I expect that to happen in five or six years' time, in a changed motoring world where a lot has been done to install fast-charging electric points all over the country, many of them in homes, and places like caravan club sites. Another, better, generation of all-electric cars will have been developed, produced (and priced) for the mass-market. A person like me will be able to buy a stylish, well-equipped, practical car - one very suitable for caravanning - for under £30,000 in today's money.

I don't think that's a dream. But the development of next-generation electric cars and the necessary infrastructure - and my buying into it - will necessarily have to be five or six years away, to give me time to build my savings up.

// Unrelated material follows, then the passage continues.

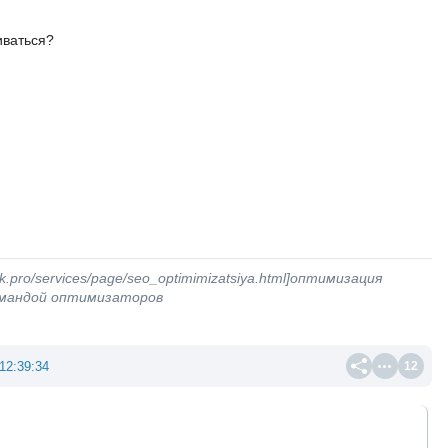
иваться?
k.pro/services/page/seo_optimimizatsiya.html]оптимизация
командой оптимизаторов
12:39:34
12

I intend to buy, so that I can have unfettered use of my next car. The current vogue for leasing in various guises won't suit me. There are too many usage restrictions, and end-of-term penalties on such things as a high annual mileage, and I don't think I'd be allowed to tow anything.

I don't necessarily need to save all the purchase price. I might decide to keep some capital back, and instead finance anything up to £10,000 with a bank loan. What I save on running and maintenance costs should cover the loan repayments. And I'm factoring in the cost of a portable induction fast-charger, for use at home or away.

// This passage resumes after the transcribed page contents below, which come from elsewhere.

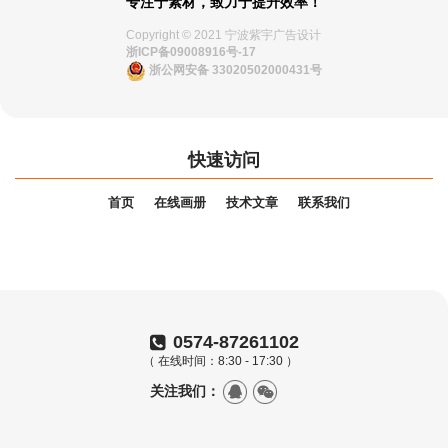
专注于素材，致力于提升效率！
Copyright © 2021 宁波紫宇广告设计
浙ICP备09008916号-17
浙公网安备 33020502000431号
快速访问
首页
在线画册
技术文章
联系我们
0574-87261102
（ 在线时间：8:30 - 17:30 ）
关注我们：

Although my next car is years off, I've been thinking about certain preparations for ownership. Such as clearing my garage out, and uprating the electrics within. And one or two other things.

Such as what colour will my car be. Traditionally, I always buy blue cars. Might that change? (Probably not)

Such as what I shall call my car. Fiona has started a trend: all subsequent cars must be female, and must have a female name. Perhaps a name beginning with F, in succession to Fiona? Freya, for instance? Well, there's plenty of time to consider that.

One very important aspect of my next car's identity will be the registration plate. And I can't leave it to chance that something suitable will be available at the time. There's a certain urgency about buying something I fancy in advance. Car plate dealers have proliferated online, and they like to snap up anything that might have a sale value. The DVLA themselves withdraw interesting plates from the general release, if they think they might instead raise a decent amount in one of their own regular auctions. So what gets issued when you buy a new car is usually dull and nondescript. Of course, some people want a plate like that, or just don't care what they get.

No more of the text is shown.